The concept of motive is helpful because it allows investigators to ask targeted questions in a way that doesn’t necessarily assume guilt. Through the question of motive, authorities can narrow the gaggle of possible suspects from what might have been 50 to just 5. However, before we seek to apply motive to anything other than true crime, we need to formally understand it.

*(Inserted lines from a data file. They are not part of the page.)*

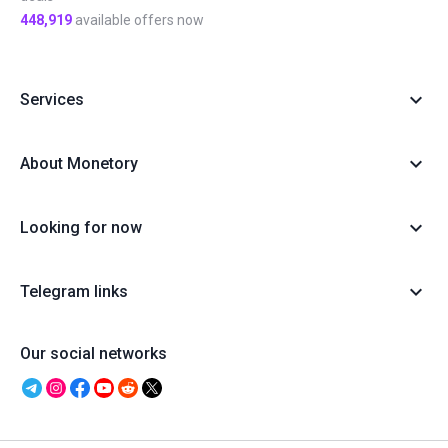
448,919
available offers now
Services
About Monetory
Looking for now
Telegram links
Our social networks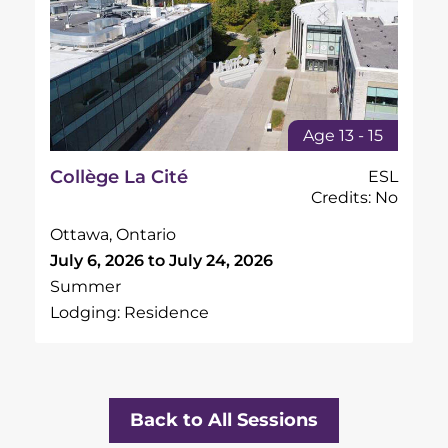
Age 13 - 15
Collège La Cité
ESL
Credits: No
Ottawa, Ontario
July 6, 2026 to July 24, 2026
Summer
Lodging: Residence
Back to All Sessions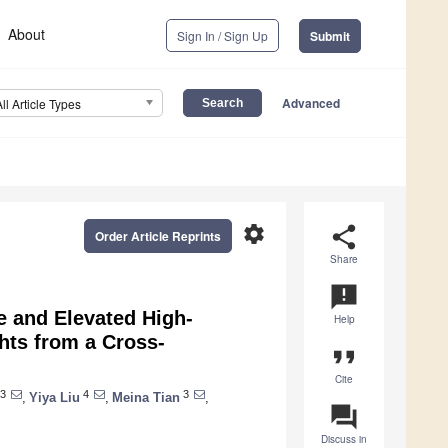
About
Sign In / Sign Up
Submit
Advanced
All Article Types
settings
share
Order Article Reprints
Share
announcement
e and Elevated High-
Help
ghts from a Cross-
format_quote
Cite
3
4
3
,
Yiya Liu
,
Meina Tian
,
question_answer
Discuss in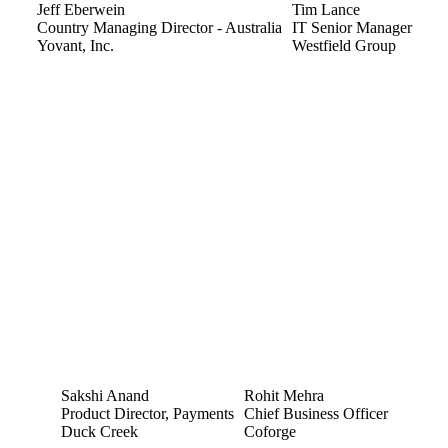
Jeff Eberwein
Tim Lance
Country Managing Director - Australia
IT Senior Manager
Yovant, Inc.
Westfield Group
Sakshi Anand
Rohit Mehra
Product Director, Payments
Chief Business Officer
Duck Creek
Coforge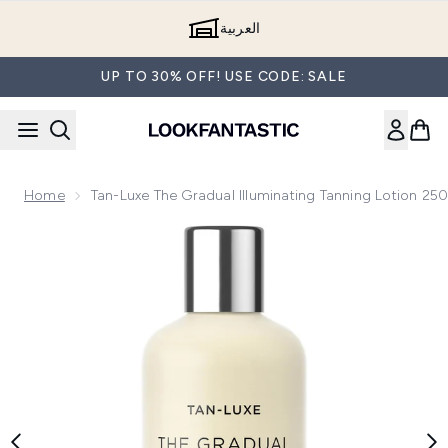
Skip to main content
العربية
UP TO 30% OFF! USE CODE: SALE
Home
Tan-Luxe The Gradual Illuminating Tanning Lotion 25
Now showing image 1 Tan-Luxe The Gradual Illuminating Tan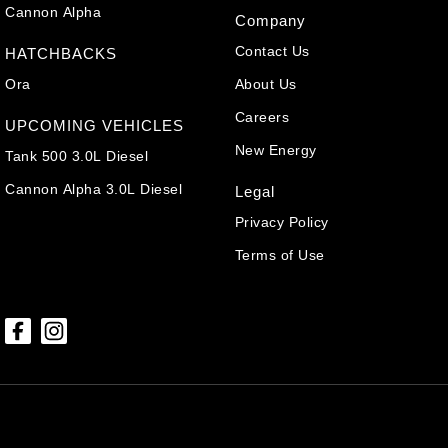
Cannon Alpha
Company
Contact Us
HATCHBACKS
Ora
About Us
Careers
UPCOMING VEHICLES
New Energy
Tank 500 3.0L Diesel
Cannon Alpha 3.0L Diesel
Legal
Privacy Policy
Terms of Use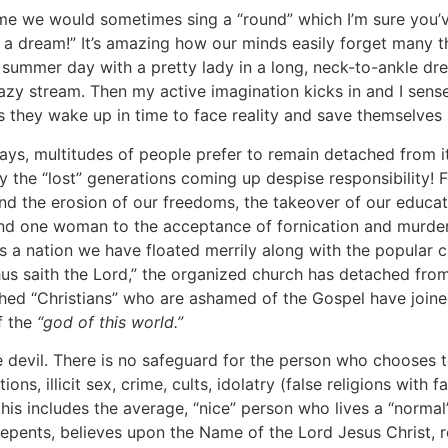
we would sometimes sing a “round” which I’m sure you’ve h
 but a dream!” It’s amazing how our minds easily forget many
 summer day with a pretty lady in a long, neck-to-ankle dres
azy stream. Then my active imagination kicks in and I sen
ess they wake up in time to face reality and save themselves b
s, multitudes of people prefer to remain detached from it,
 the “lost” generations coming up despise responsibility! F
 and the erosion of our freedoms, the takeover of our educat
d one woman to the acceptance of fornication and murder of
 a nation we have floated merrily along with the popular cu
Thus saith the Lord,” the organized church has detached from
d “Christians” who are ashamed of the Gospel have joined t
f the
“god of this world.”
il. There is no safeguard for the person who chooses to re
ons, illicit sex, crime, cults, idolatry (false religions with
s includes the average, “nice” person who lives a “normal” 
y repents, believes upon the Name of the Lord Jesus Christ, 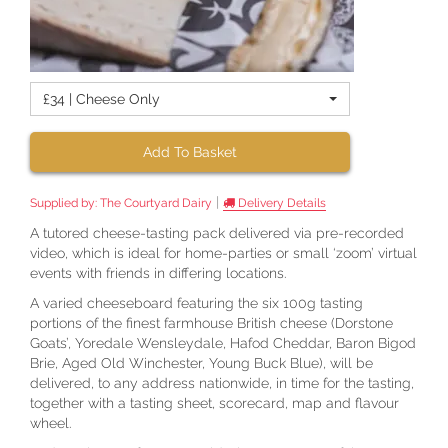
£34 | Cheese Only
Add To Basket
|
Supplied by:
The Courtyard Dairy
Delivery Details
A tutored cheese-tasting pack delivered via pre-recorded
video, which is ideal for home-parties or small ‘zoom’ virtual
events with friends in differing locations.
A varied cheeseboard featuring the six 100g tasting
portions of the finest farmhouse British cheese (Dorstone
Goats’, Yoredale Wensleydale, Hafod Cheddar, Baron Bigod
Brie, Aged Old Winchester, Young Buck Blue), will be
delivered, to any address nationwide, in time for the tasting,
together with a tasting sheet, scorecard, map and flavour
wheel.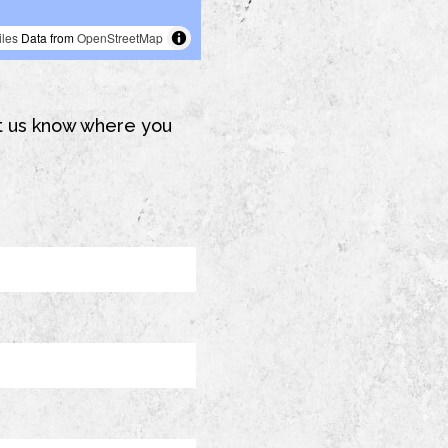
Let us know where you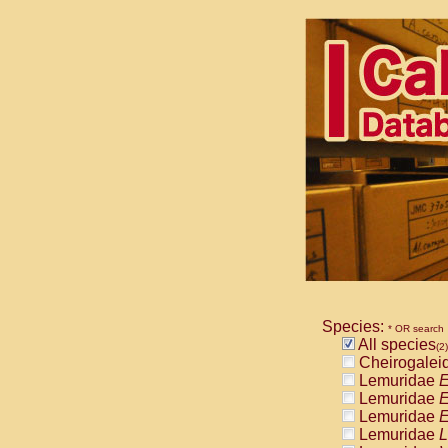
Species:
* OR search
All species
(2)
Cheirogalei
Lemuridae
E
Lemuridae
E
Lemuridae
E
Lemuridae
L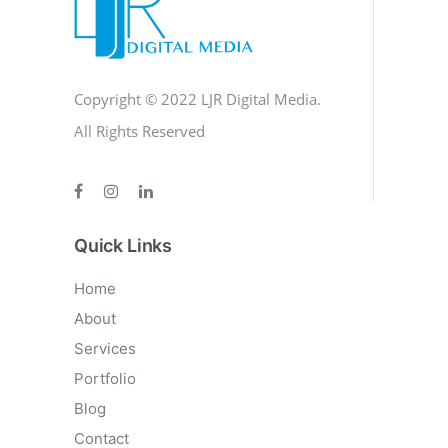
Copyright © 2022 LJR Digital Media.
All Rights Reserved
Quick Links
Home
About
Services
Portfolio
Blog
Contact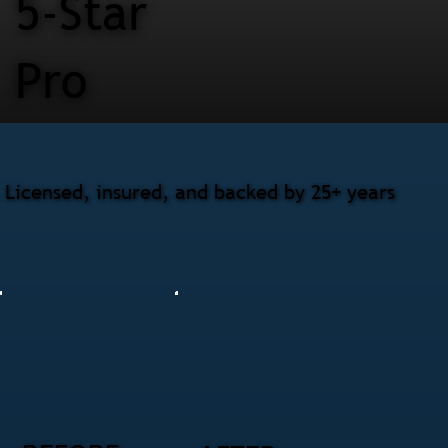
5-Star
Pro
Licensed, insured, and backed by 25+ years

Motive comes from the Latin movere, or “to move.” In scholastic literature, motive might be referred to as the moving cause. “What explains or causes the motion of this or that thing?” would be the question. Legally, motive answers the question of what might have caused a suspect to act in a particular way. Simply put, motive is the reason a suspect may have committed the crime in question.

Applying Motive

Motive doesn’t solve all the questions equitable justice demands. It does, however, narrow the gambit, and it narrows the gambit precisely because it allows police to quickly ascertain suspects who most likely committed this or that crime. A multimillionaire is most likely not stealing the chocolate bars from the snack stand; but the 9-year-old with a sweet tooth most likely is.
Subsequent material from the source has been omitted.